Fig. 1 (a) TEM image and HRTEM image (inset) of CDs (b) DLS size distribution.

Fig. 2 XPS and FTIR spectra of CDs: (a) XPS wide scan (b) C 1s spectrum (c) N 1s spectrum (d) FTIR spectrum.

Optical properties

To explore the optical properties of CDs, UV-visible and photoluminescence spectral studies were carried out. CDs aqueous solution is pale yellow coloured and transparent under daylight, while it emits bright blue fluorescence under UV light, which could be easily observed with naked eyes (inset of Fig. 3a). Fig. 3a shows the absorption and emission spectra of as synthesized CDs. In the absorption spectrum, a peak at 280 nm and a hump around 370 nm characteristic for aromatic π–π* and carbonyl n–π* transitions respectively,³⁸ were observed with absorption tail extending to the visible region. The emission spectra of CDs showed a strong emission peak at about 464 nm (λ_ex = 380 nm) with a full width at half maximum (FWHM) of 87 nm which is consistent with previous reports^39,40 and further confirms their narrow size distribution.

Fig. 3 (a) Absorption and fluorescence emission spectra of CDs, inset: photographs of CDs aqueous solutions exposed to daylight (left) and 360 nm UV radiation (right). (b) Emission spectra of CDs at different excitation wavelengths ranged from 320 to 540 nm with a 20 nm increase in each step.

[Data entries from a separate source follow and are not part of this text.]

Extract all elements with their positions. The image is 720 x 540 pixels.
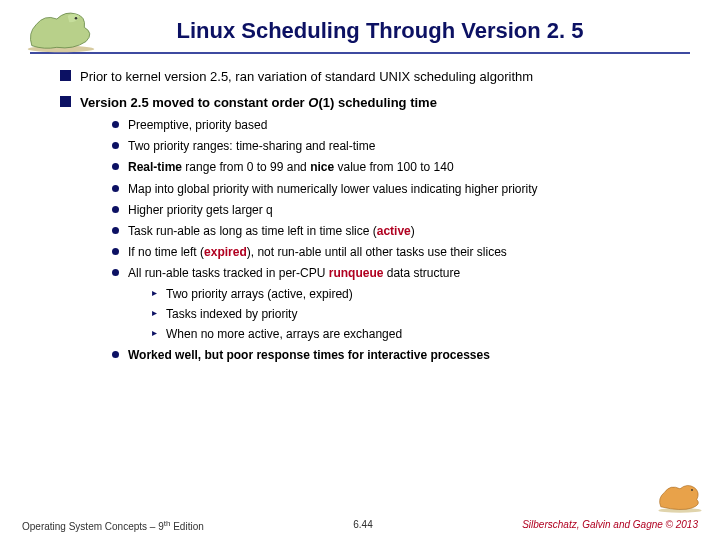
subsub-2: Tasks indexed by priority	[152, 306, 686, 322]
dinosaur-icon-bottom	[650, 478, 710, 514]
slide-content: Prior to kernel version 2.5, ran variati…	[0, 54, 720, 363]
sub-2: Two priority ranges: time-sharing and re…	[112, 138, 686, 154]
bullet-2: Version 2.5 moved to constant order O(1)…	[60, 94, 686, 364]
footer-right: Silberschatz, Galvin and Gagne © 2013	[522, 519, 698, 532]
subsub-3: When no more active, arrays are exchange…	[152, 326, 686, 342]
slide-title: Linux Scheduling Through Version 2. 5	[40, 0, 720, 52]
sub-7: If no time left (expired), not run-able …	[112, 244, 686, 260]
sub-5: Higher priority gets larger q	[112, 202, 686, 218]
svg-point-1	[75, 17, 78, 20]
svg-point-3	[691, 489, 693, 491]
dinosaur-icon-top	[18, 4, 104, 54]
bullet-2-text: Version 2.5 moved to constant order O(1)…	[80, 95, 437, 110]
sub-6: Task run-able as long as time left in ti…	[112, 223, 686, 239]
footer: Operating System Concepts – 9th Edition …	[0, 519, 720, 532]
subsub-1: Two priority arrays (active, expired)	[152, 286, 686, 302]
sub-4: Map into global priority with numericall…	[112, 181, 686, 197]
footer-center: 6.44	[353, 519, 372, 532]
sub-8: All run-able tasks tracked in per-CPU ru…	[112, 265, 686, 342]
sub-1: Preemptive, priority based	[112, 117, 686, 133]
bullet-1: Prior to kernel version 2.5, ran variati…	[60, 68, 686, 86]
sub-9: Worked well, but poor response times for…	[112, 347, 686, 363]
sub-3: Real-time range from 0 to 99 and nice va…	[112, 159, 686, 175]
footer-left: Operating System Concepts – 9th Edition	[22, 519, 204, 532]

Fluorescence spectra of CDs in water at different excitation wavelengths is illustrated in Fig. 3b, which clearly displays their excitation dependent fluorescence emission. With a gradual increase (20 nm) in the excitation wavelength from 320 to 540 nm, a red shift in the emission peak from 426 nm to 570 nm is observed. The fluorescence intensity progressively increased with increase in λ_ex from 320 to 380 nm while further increase in λ_ex to 540 nm caused a decline. This excitation tuneable emission property is considered to be the versatile characteristic of CDs and makes them as fluorescent probes for multicolour imaging.^18,41,42 The fluorescence quantum yield of CDs at λ_ex 380 nm was determined to be 28% using quinine sulphate as reference (Fig. S6†). This value is considered to be high compared with other CDs obtained from natural resources.^12,16,27 The reasons for this high QY may be the high nitrogen content and in situ surface passivation by formation of amide bonds, which is evident from XPS, FTIR and elemental analysis. It has been reported that N-passivation of CDs creates a favourable energy trap to enhance their photoluminescence.⁴³ The exact origin of fluorescence in CDs is still uncertain and based on previous research four possible mechanisms were proposed which include the quantum confinement effect or conjugated π-domains, surface/edge state, molecule state and the crosslink enhanced emission.⁴⁴ And a recent study on time-resolved emission revealed that the commonly observed red-shifting phenomena originates from an individual entity with an ensemble of energy substates but not from a quantum confinement due to mixture of particles or due to the presence of multichromophoric groups.⁴⁵

Fluorescence emission of CDs was measured at different pH values by adjusting the solution pH with 0.1 N HCl and 0.1 N NaOH solutions. It was observed that with change in the pH, fluorescence intensity changed with a constant emission wavelength and maximum fluorescence emission was observed in the pH range of 5–8 (Fig. S7†). Photo stability studies indicates that there was negligible decrease in the fluorescence intensity even after continuous exposure to Xe lamp for one hour (Fig. S8A†) and studies on the effect of ionic strength revealed that CDs have tolerance to high salt concentrations (2 M) (Fig. S8B†). Good photo stability, higher fluorescence emission in physiological pH and their ability to sustain higher ionic strengths makes this material a potential agent for biosensing and bioimaging applications. Solubility and fluorescent properties of CDs in various organic solvents were also studied. It is worth saying that CDs were found to be soluble in various organic solvents such as methanol, dimethylformamide (DMF), acetonitrile & dimethyl sulfoxide (DMSO) and exhibited prominent fluorescence emission, which further extends their applicability. The fluorescence intensity of CDs using these solvents (Fig. S9†) was in the order of water > methanol > DMF > acetonitrile > DMSO with a slight shift in their emission peak which may be because of the difference in their interaction with solvents. High polarity of water makes it an appropriate solvent for CDs with strong fluorescence emission.³⁷

Metal ion sensing

Fe³⁺ is an important metal ion in life because of its essential functions in oxygen transport, oxygen metabolism, electronic transfer and many catalytic processes.^46,47 Even though, iron has an essential role in living systems, at higher concentrations it shows adverse effects on cells and tissues by readily participating in oxidation–reduction reactions forming reactive oxidative intermediates.⁴⁸ Hence development of a sensor for sensitive and selective detection of Fe³⁺ in environmental and biological samples became a matter of considerable interest.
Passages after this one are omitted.